LEBANON, Tenn. (BP) — My son did not live one more day than God planned; and he did not live one day less either.
This truth is one I keep returning to each day as my family and I grieve the death of my son, Kaleb. He was 15-years-old. Trials and afflictions marked his life.
Into the crucible
He was born 10 weeks premature with one of his kidneys covered with cysts. After two months, the doctors believed he was big enough to have surgery to remove that kidney. Once they removed the bad kidney, he could live a normal life with one kidney. As first-time parents, we felt somewhat relieved that the nightmare first two months would soon give way to going home and living a normal life with our newborn boy.
Everything appeared normal at first after the surgery. But that soon changed. His body was swelling and his blood pressure was rising. Something was wrong. After an ultrasound and an MRI, the surgeon came a delivered news to us no parent ever imagines they will hear, “There’s been a mistake. We not only took the bad kidney, but we accidentally took the good kidney as well.” Everything else he said was a blur.
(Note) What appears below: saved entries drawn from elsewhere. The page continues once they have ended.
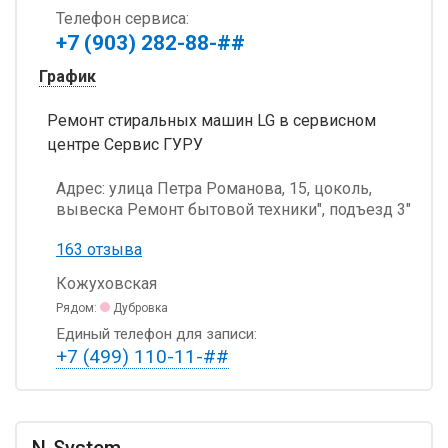
Телефон сервиса:
+7 (903) 282-88-##
График
Ремонт стиральных машин LG в сервисном
центре Сервис ГУРУ
Адрес:
улица Петра Романова, 15, цоколь,
вывеска Ремонт бытовой техники", подъезд 3"
163 отзыва
Кожуховская
Рядом:
Дубровка
Единый телефон для записи:
+7 (499) 110-11-##
N-System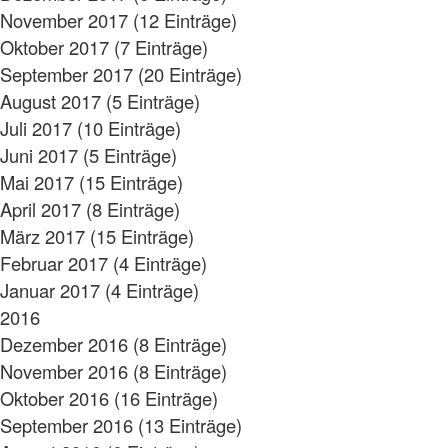
November 2017 (12 Einträge)
Oktober 2017 (7 Einträge)
September 2017 (20 Einträge)
August 2017 (5 Einträge)
Juli 2017 (10 Einträge)
Juni 2017 (5 Einträge)
Mai 2017 (15 Einträge)
April 2017 (8 Einträge)
März 2017 (15 Einträge)
Februar 2017 (4 Einträge)
Januar 2017 (4 Einträge)
2016
Dezember 2016 (8 Einträge)
November 2016 (8 Einträge)
Oktober 2016 (16 Einträge)
September 2016 (13 Einträge)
Kaleb’s survival was uncertain. But he did. He defied so many odds. For the next two years, he received dialysis and waited for a transplant. He got his transplant just after turning 2 years old. His mother, my wife, was miraculously his donor. They had ruled her as a non-match just two years earlier.
Written in His book
While we waited for Kaleb to get a transplant, we were coming to grips with the fact that life would be different forever. Kidney transplants — if he ever got one — don’t last forever. He would need multiple transplants if he lived to old age.
These thoughts can lead you to a dark place. They can grip you with fear about future events that haven’t even occurred. Questions concerning his lifespan and quality of life assaulted our minds. Then God led me to a verse that became rock-solid foundation under our feet.
In Psalm 139:16, David writes, “Your eyes saw my unformed substance; in your book were written, every one of them, the days that were formed for me, when as yet there was none of them.”
Before Kaleb existed in the womb, he existed in the mind of God. From the foundation of the world, God determined that Kaleb Reed would be born on March 8th, 2004. Not only is this true, but He wrote the days of Kaleb’s life in His book, before one single day came to pass. God wrote the days of his life in His book and He didn’t write it in pencil.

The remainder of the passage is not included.